Reverse Vending Machine

Automated Recycling System with Vision-Based Identification

Automated Reverse Vending Machine System Concept

This project focused on the conceptual design and development of an automated reverse vending machine system for plastic bottle recycling. The system was designed to identify, validate, and sort recyclable bottles through a combination of computer vision, weight verification, embedded processing, and automated actuation.

The project was conducted as a research project at the University of Sri Jayewardenepura in collaboration with OREL Corporation (Pvt.) Ltd.


Blender-based simulation of the proposed automated reverse vending machine concept.

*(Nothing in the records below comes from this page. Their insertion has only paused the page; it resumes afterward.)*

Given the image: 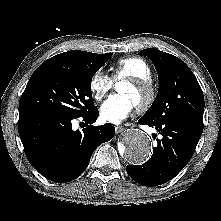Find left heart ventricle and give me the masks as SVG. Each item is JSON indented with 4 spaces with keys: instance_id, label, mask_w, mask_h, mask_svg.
I'll return each instance as SVG.
<instances>
[{
    "instance_id": "b2bd125f",
    "label": "left heart ventricle",
    "mask_w": 221,
    "mask_h": 221,
    "mask_svg": "<svg viewBox=\"0 0 221 221\" xmlns=\"http://www.w3.org/2000/svg\"><path fill=\"white\" fill-rule=\"evenodd\" d=\"M118 92L121 94H125L129 96L132 102L137 106L141 101L144 100L145 93L135 87H133L129 83H122L119 88Z\"/></svg>"
}]
</instances>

System Architecture and Workflow

The proposed system was designed to automate the bottle recycling process through an integrated perception, decision-making, and sorting pipeline.

The workflow incorporated bottle identification, database verification, weight-based validation, and actuator-controlled sorting into separate collection bins.

System workflow developed for the proposed automated reverse vending machine, outlining bottle verification, weight validation, and automated sorting logic.

Digital Prototype Development

A complete digital prototype was developed using Blender to evaluate the mechanical layout and demonstrate the automated bottle sorting concept before physical implementation.

The simulation included the bottle insertion process and the movement of bottles through the proposed sorting mechanism.

Blender-based digital prototype illustrating the mechanical layout and bottle sorting mechanism from multiple viewpoints.

Vision-Based Bottle Identification

Initial experiments investigated camera-based identification approaches for automated bottle recognition.

A webcam-based perception system was developed to investigate bottle recognition using barcode identification as part of the proposed sensing pipeline.

Initial computer vision experiments for automated bottle identification and barcode recognition.

Embedded System Design

The proposed system architecture combined multiple hardware components to enable automated operation, including camera-based identification, weight verification, embedded processing, and actuator-based sorting.

The planned implementation included:

  • Camera-based bottle identification
  • Weight measurement using a load cell
  • Embedded processing using a Raspberry Pi
  • Servo-controlled sorting mechanism

The project demonstrated the design of a complete automated recycling workflow, from user interaction and perception to decision making and physical sorting.